PROBLEM DETAILS:
This task calls for copying every line of the records that includes the word "mehrheitlich".

#### DATA FOR PROCESSING ####

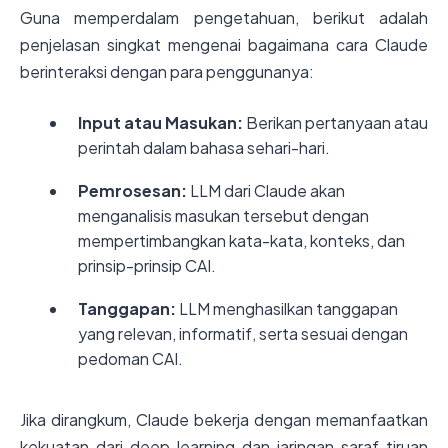
Guna memperdalam pengetahuan, berikut adalah
penjelasan singkat mengenai bagaimana cara Claude
berinteraksi dengan para penggunanya:
Input atau Masukan:
Berikan pertanyaan atau
perintah dalam bahasa sehari-hari.
Pemrosesan:
LLM dari Claude akan
menganalisis masukan tersebut dengan
mempertimbangkan kata-kata, konteks, dan
prinsip-prinsip CAI.
Tanggapan:
LLM menghasilkan tanggapan
yang relevan, informatif, serta sesuai dengan
pedoman CAI.
Jika dirangkum, Claude bekerja dengan memanfaatkan
kekuatan dari deep learning dan jaringan saraf tiruan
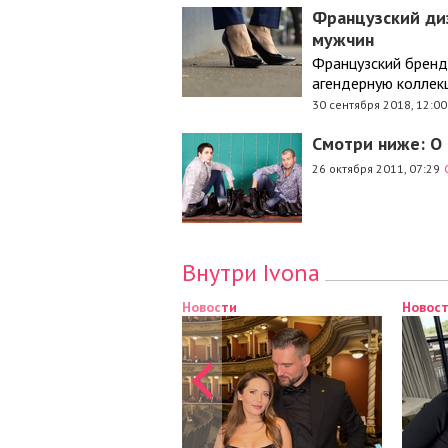
Французский ди
мужчин
Французский бренд
агендерную коллек
30 сентября 2018, 12:00
Смотри ниже: О
26 октября 2011, 07:29
Внутри Ivona
Новости
Новос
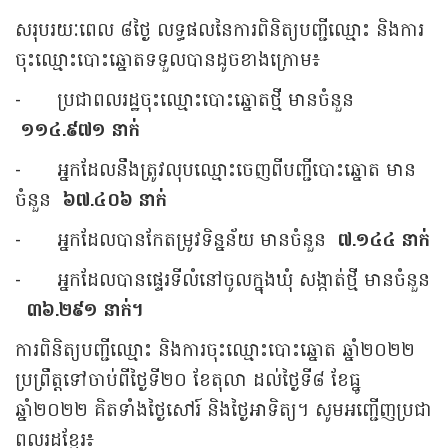
សរុបរយៈពេល ៨ថ្ងៃ លទ្ធផលនៃការពិនិត្យបញ្ជីឈ្មោះ និងការ
ចុះឈ្មោះបោះឆ្នោតទទួលបានដូចខាងក្រោម៖
-
ប្រជាពលរដ្ឋចុះឈ្មោះបោះឆ្នោតថ្មី មានចំនួន
១១៤.៩៧១ នាក់
-
អ្នកដែលនឹងត្រូវលុបឈ្មោះចេញពីបញ្ជីបោះឆ្នោត មាន
ចំនួន
៦៧.៤០៦ នាក់
-
អ្នកដែលបានកែតម្រូវទិន្នន័យ មានចំនួន
៧.១៤៤ នាក់
-
អ្នកដែលបានផ្ទេរទីលំនៅចូលក្នុងឃុំ សង្កាត់ថ្មី មានចំនួន
៣៦.២៩១ នាក់។
ការពិនិត្យបញ្ជីឈ្មោះ និងការចុះឈ្មោះបោះឆ្នោត ឆ្នាំ២០២២
ប្រព្រឹត្តទៅចាប់ពីថ្ងៃទី២០
ខែតុលា ដល់ថ្ងៃទី៨ ខែធ្នូ
ឆ្នាំ២០២២ គិតទាំងថ្ងៃសៅរ៍ និងថ្ងៃអាទិត្យ។ សូមអញ្ជើញប្រជា
ពលរដ្ឋខ្មែរ៖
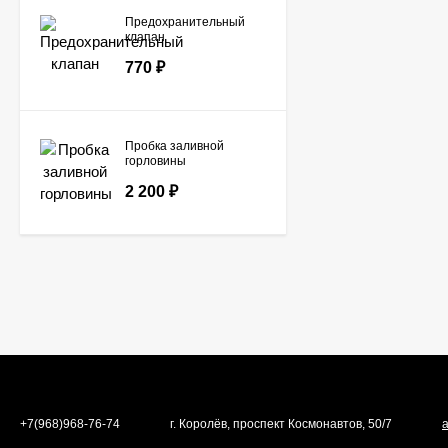
Предохранительный
клапан
770
₽
Пробка заливной
горловины
2 200
₽
+7(968)968-76-74
г. Королёв, проспект Космонавтов, 50/7
a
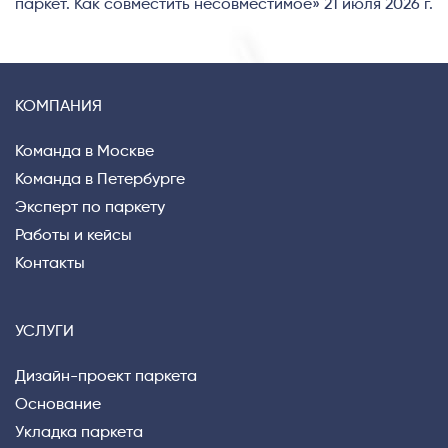
паркет. Как совместить несовместимое» 21 июля 2026 г.
КОМПАНИЯ
Команда в Москве
Команда в Петербурге
Эксперт по паркету
Работы и кейсы
Контакты
УСЛУГИ
Дизайн-проект паркета
Основание
Укладка паркета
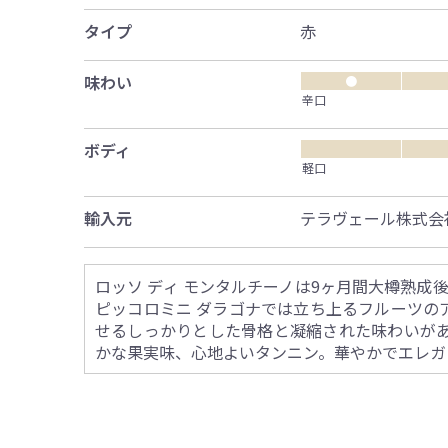
タイプ
赤
味わい
●
辛口
ボディ
軽口
輸入元
テラヴェール株式会
ロッソ ディ モンタルチーノは9ヶ月間大樽熟成
ピッコロミニ ダラゴナでは立ち上るフルーツの
せるしっかりとした骨格と凝縮された味わいが
かな果実味、心地よいタンニン。華やかでエレガ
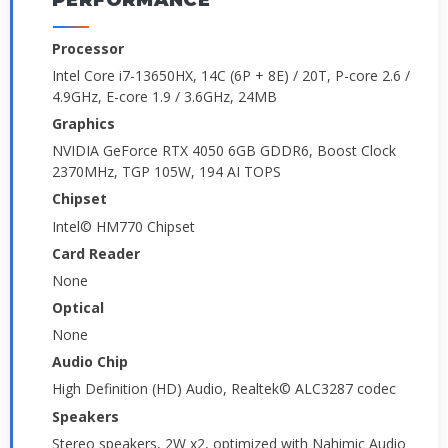
Processor
Intel Core i7-13650HX, 14C (6P + 8E) / 20T, P-core 2.6 /
4.9GHz, E-core 1.9 / 3.6GHz, 24MB
Graphics
NVIDIA GeForce RTX 4050 6GB GDDR6, Boost Clock
2370MHz, TGP 105W, 194 AI TOPS
Chipset
Intel© HM770 Chipset
Card Reader
None
Optical
None
Audio Chip
High Definition (HD) Audio, Realtek© ALC3287 codec
Speakers
Stereo speakers, 2W x2, optimized with Nahimic Audio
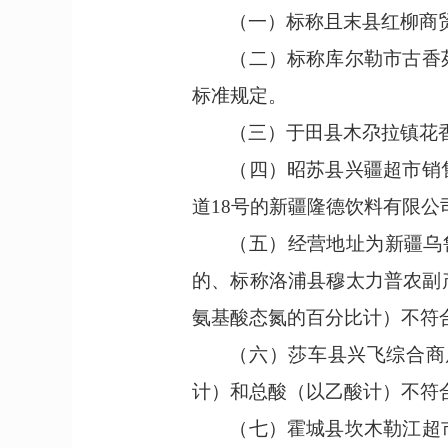
（一）
标称且末县红柳商
（二）
标称库尔勒市古香
标准规定。
（三）
于田县木尕拉镇花
（四）
昭苏县兴疆超市销
道
18号的新疆隆德饮料有限
（五）
经营地址为新疆乌
的、标称洛浦县穆太力普农副
氨基酸态氮的百分比计
）
不符
（六）
莎车县兴飞综合商
计
）
和总酸
（
以乙酸计
）
不符
（七）
霍城县坎木勒江超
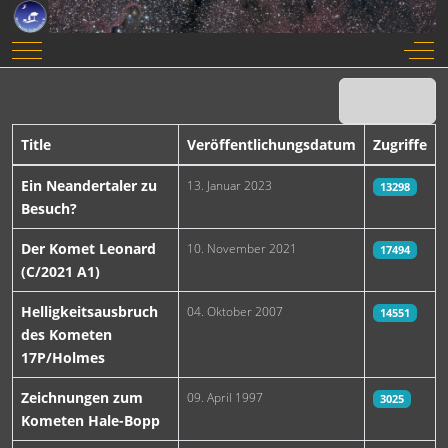
Mobile Menu Toggle
Off-
Anzeige #
Title
Veröffentlichungsdatum
Zugriffe
Beiträge
Ein Neandertaler zu
13. Januar 2023
13298
Besuch?
Der Komet Leonard
10. November 2021
17494
(C/2021 A1)
Helligkeitsausbruch
04. Oktober 2007
14551
des Kometen
17P/Holmes
Zeichnungen zum
09. April 1997
3025
Kometen Hale-Bopp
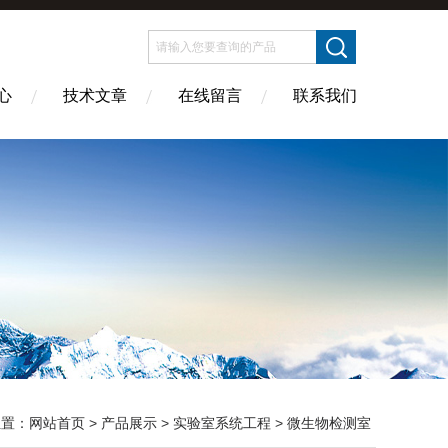
心
技术文章
在线留言
联系我们
位置：
网站首页
>
产品展示
>
实验室系统工程
>
微生物检测室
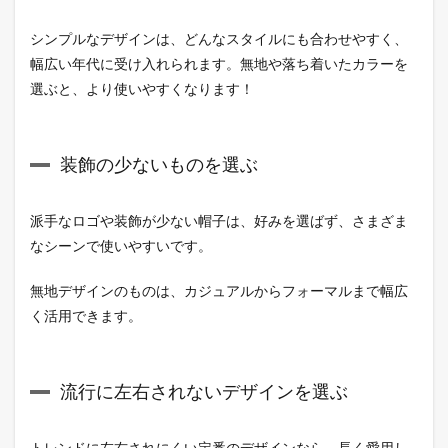
を選
ぶ
シンプルなデザインは、どんなスタイルにも合わせやすく、
1.3
幅広い年代に受け入れられます。無地や落ち着いたカラーを
流行
選ぶと、より使いやすくなります！
に左
右さ
れな
いデ
装飾の少ないものを選ぶ
ザイ
ンを
選ぶ
派手なロゴや装飾が少ない帽子は、好みを選ばず、さまざま
1.4
なシーンで使いやすいです。
普段
使い
しや
無地デザインのものは、カジュアルからフォーマルまで幅広
すい
く活用できます。
もの
を選
ぶ
流行に左右されないデザインを選ぶ
1.5
サイ
ズ調
トレンドに左右されにくい定番のデザインなら、長く愛用し
整が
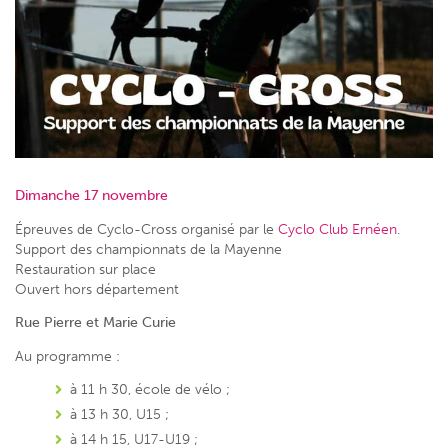
Dimanche 17 novembre
Épreuves de Cyclo-Cross organisé par le
Cyclo Club Ernéen
.
Support des championnats de la Mayenne
Restauration sur place
Ouvert hors département
Rue Pierre et Marie Curie
Au programme :
à 11 h 30, école de vélo ;
à 13 h 30, U15 ;
à 14 h 15, U17-U19 ;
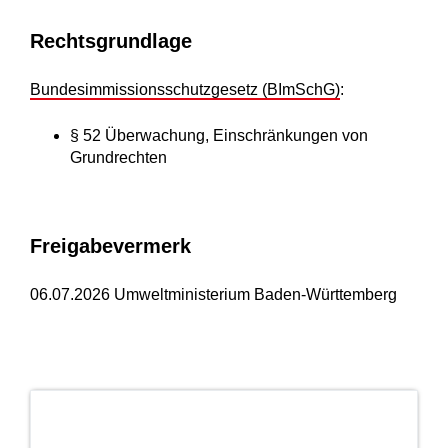
Rechtsgrundlage
Bundesimmissionsschutzgesetz (BImSchG)
:
§ 52 Überwachung, Einschränkungen von
Grundrechten
Freigabevermerk
06.07.2026 Umweltministerium Baden-Württemberg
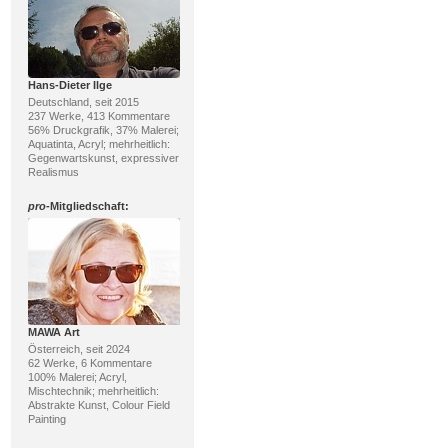
Hans-Dieter Ilge
Deutschland, seit 2015
237 Werke, 413 Kommentare
56% Druckgrafik, 37% Malerei;
Aquatinta, Acryl; mehrheitlich:
Gegenwartskunst, expressiver
Realismus
pro
-Mitgliedschaft:
MAWA Art
Österreich, seit 2024
62 Werke, 6 Kommentare
100% Malerei; Acryl,
Mischtechnik; mehrheitlich:
Abstrakte Kunst, Colour Field
Painting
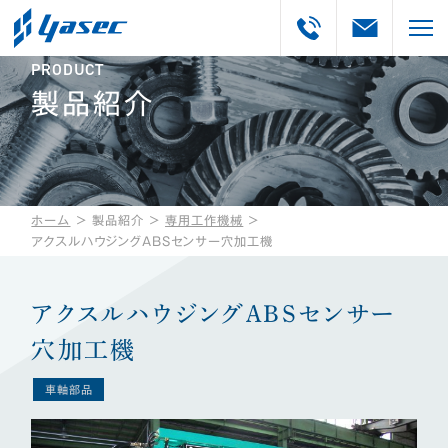
PRODUCT
製品紹介
ホーム
＞
製品紹介
＞
専用工作機械
＞
アクスルハウジングABSセンサー穴加工機
アクスルハウジングABSセンサー
穴加工機
車軸部品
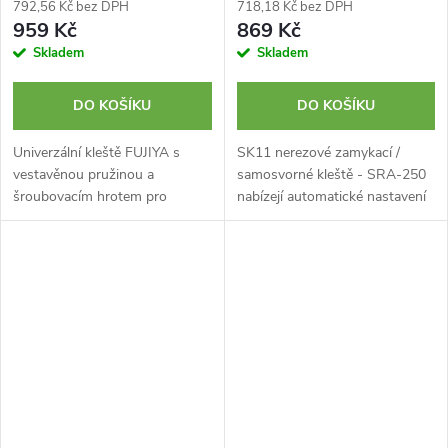
792,56 Kč bez DPH
718,18 Kč bez DPH
959 Kč
869 Kč
Skladem
Skladem
DO KOŠÍKU
DO KOŠÍKU
Univerzální kleště FUJIYA s
SK11 nerezové zamykací /
vestavěnou pružinou a
samosvorné kleště - SRA-250
šroubovacím hrotem pro
nabízejí automatické nastavení
šrouby a matice v ikonické
čelistí a zakřivený design pro
černo-zlaté barvě.
snadné upínání.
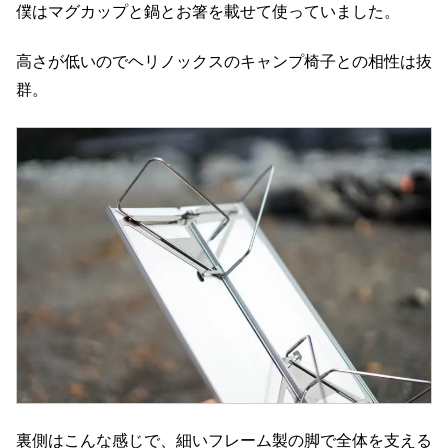
僕はマグカップと鍋とお箸を載せて使っていました。
高さが低いのでヘリノックスのキャンプ椅子との相性は抜
群。
裏側はこんな感じで、細いフレーム製の脚で全体を支える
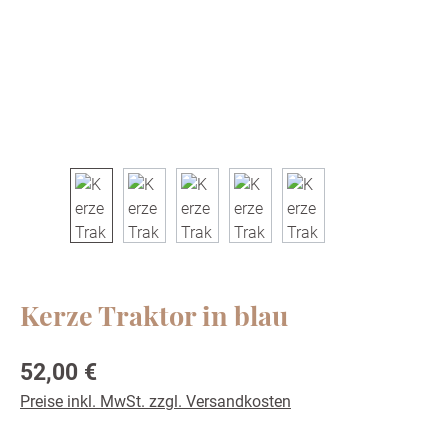
Kerze Traktor in blau
Regulärer Preis:
52,00 €
Preise inkl. MwSt. zzgl. Versandkosten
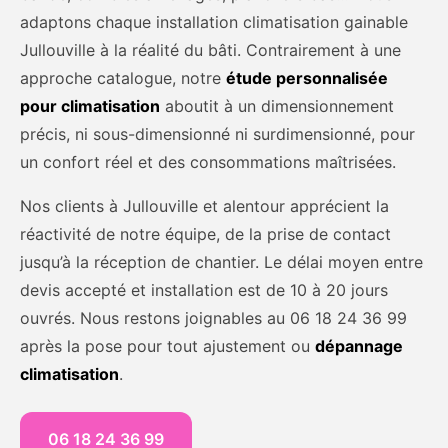
adaptons chaque installation climatisation gainable
Jullouville à la réalité du bâti. Contrairement à une
approche catalogue, notre
étude personnalisée
pour climatisation
aboutit à un dimensionnement
précis, ni sous-dimensionné ni surdimensionné, pour
un confort réel et des consommations maîtrisées.
Nos clients à Jullouville et alentour apprécient la
réactivité de notre équipe, de la prise de contact
jusqu’à la réception de chantier. Le délai moyen entre
devis accepté et installation est de 10 à 20 jours
ouvrés. Nous restons joignables au 06 18 24 36 99
après la pose pour tout ajustement ou
dépannage
climatisation
.
06 18 24 36 99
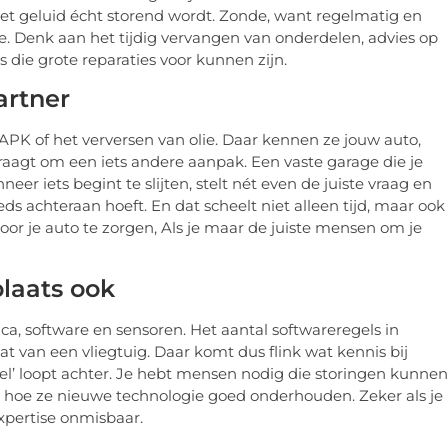
et geluid écht storend wordt. Zonde, want regelmatig en
 Denk aan het tijdig vervangen van onderdelen, advies op
 die grote reparaties voor kunnen zijn.
artner
 APK of het verversen van olie. Daar kennen ze jouw auto,
raagt om een iets andere aanpak. Een vaste garage die je
er iets begint te slijten, stelt nét even de juiste vraag en
eds achteraan hoeft. En dat scheelt niet alleen tijd, maar ook
voor je auto te zorgen, Als je maar de juiste mensen om je
plaats ook
ca, software en sensoren. Het aantal softwareregels in
t van een vliegtuig. Daar komt dus flink wat kennis bij
oel’ loopt achter. Je hebt mensen nodig die storingen kunnen
 hoe ze nieuwe technologie goed onderhouden. Zeker als je
expertise onmisbaar.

####

RESPONSE BELOW:
Aquatinta, Acryl; mehrheitlich:
Mischtechnik; mehrheitlich:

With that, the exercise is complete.